On June 13, 2013, the Supreme Court of the United States issued its decision in the Association for Molecular Pathology et al. v. Myriad Genetics, Inc. et al. (Myriad). Although this decision concerns the validity of patent claims in biotechnology, it may be relevant to other fields where courts must often distinguish between patent eligible subject matter and “laws of nature, natural phenomena, and abstract ideas”, which are not eligible for patent protection. Our interest is in the implications of the Myriad decision for computer-implemented inventions, particularly when contrasted with the decision in Mayo Collaborative Services v. Prometheus Laboratories (Prometheus).
Where inventiveness lies entirely in mathematical algorithms, and not in the possibly routine steps of programming computers to implement them, Prometheus suggests that the corresponding patent claims would be invalid. However, we argue that Myriad has the opposite implication. By further blurring the test for patent eligible subject matter, the chances that such claims would be found valid has been improved, although the issue remains very much in doubt as Myriad and Prometheus point to opposing results.
Laws of nature and natural phenomena
Myriad considered whether the claimed subject matter was ineligible for patent protection as a natural phenomenon (summary and possible implications). Myriad Genetics Inc. (Myriad) obtained several patents after discovering the precise location and sequence of the human genes BRCA1 and BRCA2. The challenged claims covered “isolated DNA” corresponding to the BRCA genes as they exist in the chromosome as well as BRCA complementary-DNA (cDNA). In nature, genes are transcribed to produce messenger RNA (mRNA). Using well-established laboratory techniques, mRNA can be reverse-transcribed to yield cDNA.
With respect to the BRCA genes, the Supreme Court held that “a naturally occurring DNA segment is a product of nature, and not patent eligible merely because it has been isolated”. The Court took a more favourable view of the claims related to BRCA cDNAs. They were of the view that “…the lab technician unquestionably creates something new when cDNA is made” and went on to conclude that claims to cDNA are patent eligible under § 101. This is notable because, once a gene of interest has been identified, synthesizing the corresponding cDNA is straightforward.
Prometheus (summary) holds that a process that relies on unpatentable subject matter must “also contain other elements or a combination of elements, sometimes referred to as an ‘inventive concept,’ sufficient to ensure that the patent in practice amounts to significantly more than a patent upon the natural law itself.” These other elements, or combination of elements, must not be “obvious, already in use, or purely conventional”. In Prometheus, the unpatentable subject matter was a law of nature, specifically the relationship between metabolite concentrations and the effectiveness or toxicity of a drug. The claimed process that incorporated this natural law – instructions for doctors to apply the relationship when treating patients – was not sufficient to “transform unpatentable natural correlations into patentable applications.”
In Myriad, the unpatentable subject matter was a natural phenomenon, specifically the naturally occurring DNA corresponding to a BRCA gene. Simply isolating this DNA was, apparently, not sufficient to transform the otherwise patent ineligible subject matter into a patent eligible composition. However, cDNA was found to be patent eligible, despite being derived from ineligible subject matter using steps that are arguably “obvious, already in use or purely conventional”.
We cannot easily reconcile the need for “something more” in Prometheus with the Court’s holding in Myriad with respect to cDNA. In Myriad, the Court did not seem concerned with “other elements” or an “inventive concept”. They accepted that cDNA did not exist in nature and this sufficed to render it patent eligible.
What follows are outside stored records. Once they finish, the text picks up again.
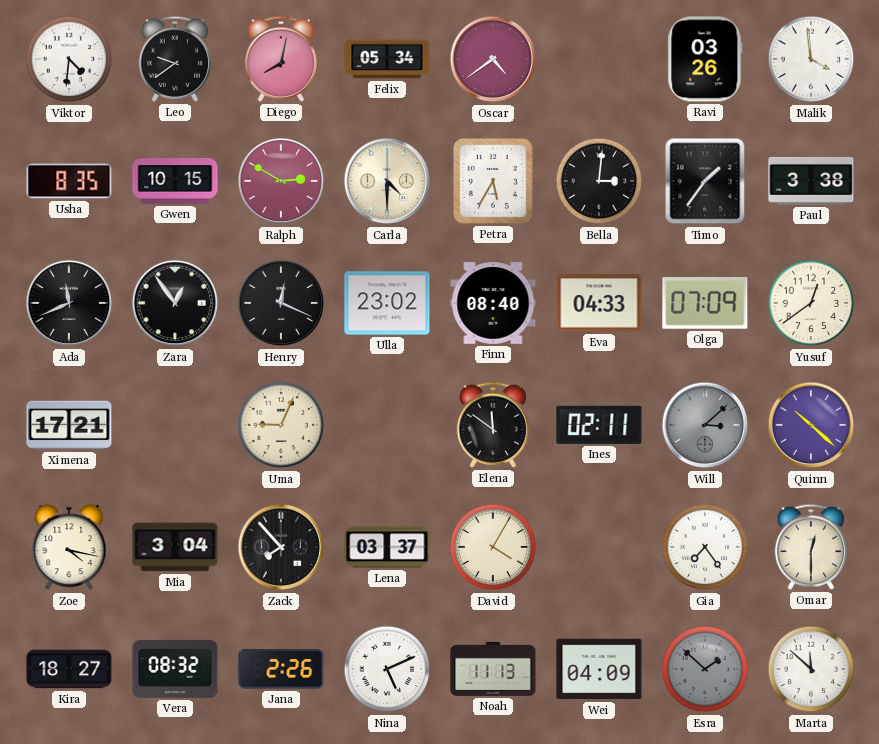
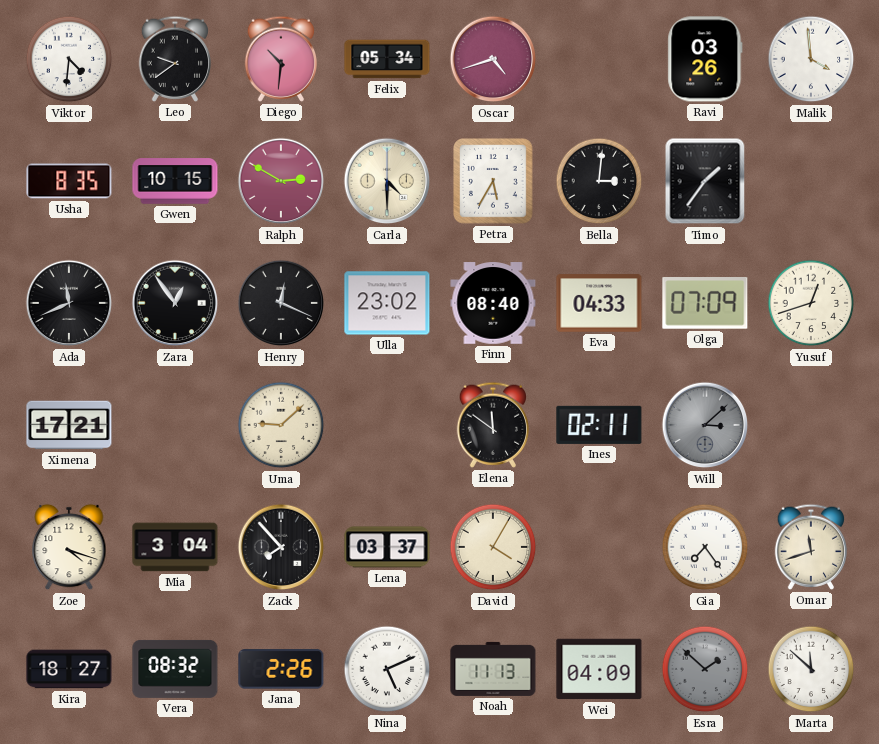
Diego: 8:02 -> 10:31
Oscar: 4:39 -> 4:42
Paul: 3:38 -> none
Yusuf: 12:39 -> 12:42
Uma: 9:04 -> 9:08
Quinn: 10:22 -> none
Zoe: 4:17 -> 4:18
Omar: 12:30 -> 11:42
This may reflect a difference in how the Court approaches the various kinds of patent ineligible subject matter, though this was not stated explicitly.
The decision in Myriad arguably supports patent claims for computer-implementations of abstract ideas or mathematical algorithms. Programming a computer to execute a method according to a mathematical algorithm may be analogous to synthesizing cDNA corresponding to a known gene. The mathematical algorithm, like natural DNA, is not, on its own, eligible for patent protection. However, the computer configured to execute a method according to a mathematical algorithm is not a mere abstraction, and thus should not for that reason alone be ineligible for patent protection. What’s more, programming a computer is arguably no more “obvious” or “purely conventional” than cDNA synthesis.
If computer-implemented subject matter is novel and inventive, then, following Myriad, it may well be patent eligible, even if a great deal of the novelty and inventiveness is a consequence of the underlying mathematical algorithm, just as the novelty and inventiveness of cDNA derives from the newly discovered DNA. On the other hand, Prometheus suggests that such computer-implemented subject matter may not be patent eligible as the mere programming of a computer to implement the mathematical algorithm would likely be characterized in many cases as obvious or purely conventional. Additionally, the Supreme Court has expressed concern about patents that may pre-empt the use of mathematical algorithms in many fields. Thus, to have the best chance of being eligible for patent protection, a claim for a computer implementation of a mathematical algorithm should not cover all possible implementations of the mathematical algorithm, but instead should be limited to a particular application, and recite hardware relevant to that application.